Movement is available in both gravity and zero-gravity environments. Different planets have different gravitational pulls which alter player jump heights. In zero-gravity, players can move with six degrees of freedom, with forward movement possible through thrusters on their backs. If a player enters a ship, they can freely traverse it with artificial gravity affecting them.

While the final game will use an in-game currency called UEC, short for United Earth Credits, the current early-access version uses a temporary currency called aUEC (Alpha United Earth Credits), which will be reset from time to time and at the release of the game.

Any purchased or rented ship or vehicle can be spawned by the player at a landing zone via the ASOP Vehicle Retrieval Terminals.
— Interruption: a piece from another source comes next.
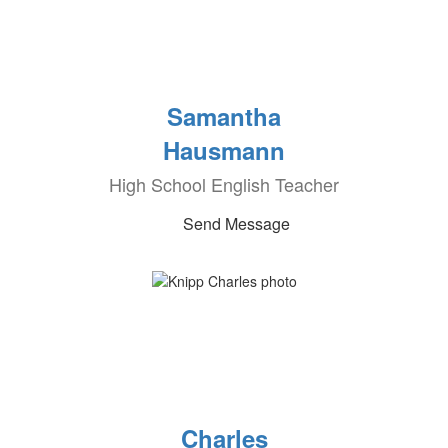
Samantha
Hausmann
High School English Teacher
Send Message
Charles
Ships can be purchased with real-world funds or at in-game kiosks with earned credits. Rental ships can be procured at separate kiosks for intervals ranging from a few days to a month. If a ship is destroyed, players must file an insurance claim and wait a period of time for it to be delivered. Players can pilot ships both in space and in atmospheres; transitions between the two occur without loading screens in real time.

Planets in the game are procedurally generated with distinct biomes and areas of interest. On each planet is a landing zone, often within a city, where players can disembark and explore on foot. Some cities include transit systems that connect various sections together. Stores that carry various weapons and items can be found in these zones, allowing players to purchase equipment and trade goods for their character and ships.' On most planets, cave systems are available for players to explore, in which they can take on investigation missions or mine for rare ores.

=== Arena Commander ===
Arena Commander is an in-fiction combat simulator allowing players to engage in combat against other players or AI enemies either on-foot or with a spaceship. In the Free Flight game type, players can fly their ships with no predefined objective. The Vanduul Swarm and Pirate Swarm game modes are cooperative missions where players fight waves of AI enemies.
 Capture the Core is a game type inspired by classic capture the flag rules, where a team must capture the opposing team's core and deposit it on their side. A racing game type, set on a specifically designed map with three courses, allows players to fly through checkpoints and attempt to beat each other's time. Game types like Battle Royale and Team place players in direct opposition of one another, gaining points for destroying enemy ships.

G-force effects on the pilot were introduced in Arena Commander, which could cause the player character to black out if they moved in a way that applied substantial g-forces on the ship. Equipment to customize ships used in Arena Commander can be rented to further allow for modification of player ship combat ability. While a multi-crew component of Arena Commander was announced at a 2015 Star Citizen conference, it has yet to be implemented in the game.

=== Hangar module ===
In the hangar module, players were able to explore or modify their purchased ships that have been publicly released and interact with the ship's systems, though no flying options were available. Also included were decorations and flair that can be placed and arranged within the hangar. The hangar module was removed in Alpha Patch 3.13.1a, released on May 2021. Its functionality has largely been implemented into the Persistent Universe.

=== Star Marine ===
Star Marine is an in-fiction ground combat simulator, allowing players to fight each other with conventional weaponry. Two maps were made available on release, along with two game types: Elimination and Last Stand.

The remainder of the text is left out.